◆ PROBLEM DESCRIPTION ◆
Which lines of the entries below hold the word "Laptop"? Report each of them.

◆ EXERCISE INPUTS ◆

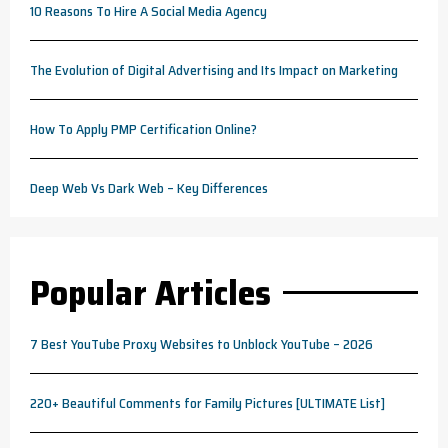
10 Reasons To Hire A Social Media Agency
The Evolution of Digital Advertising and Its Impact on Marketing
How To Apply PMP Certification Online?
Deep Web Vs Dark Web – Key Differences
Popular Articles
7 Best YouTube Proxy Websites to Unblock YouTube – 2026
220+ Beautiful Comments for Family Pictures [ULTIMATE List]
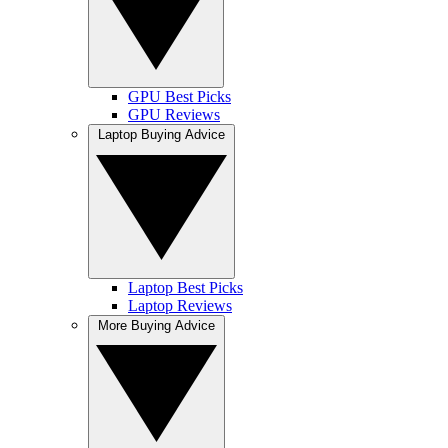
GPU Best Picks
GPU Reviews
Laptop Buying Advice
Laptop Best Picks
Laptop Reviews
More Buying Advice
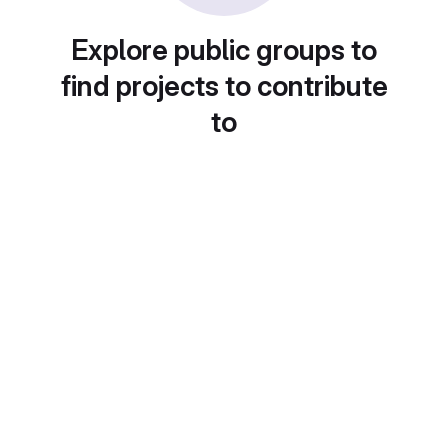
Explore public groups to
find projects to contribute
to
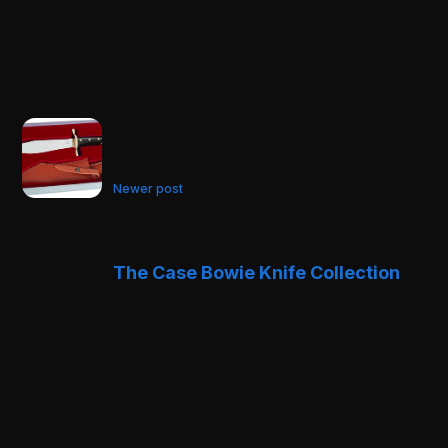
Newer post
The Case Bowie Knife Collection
* * *
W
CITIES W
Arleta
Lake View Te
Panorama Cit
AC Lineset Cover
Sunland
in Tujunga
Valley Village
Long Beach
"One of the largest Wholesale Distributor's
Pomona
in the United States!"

◆ SOLVED PROBLEM ◆
Laptop Buying Advice
Laptop Best Picks
Laptop Reviews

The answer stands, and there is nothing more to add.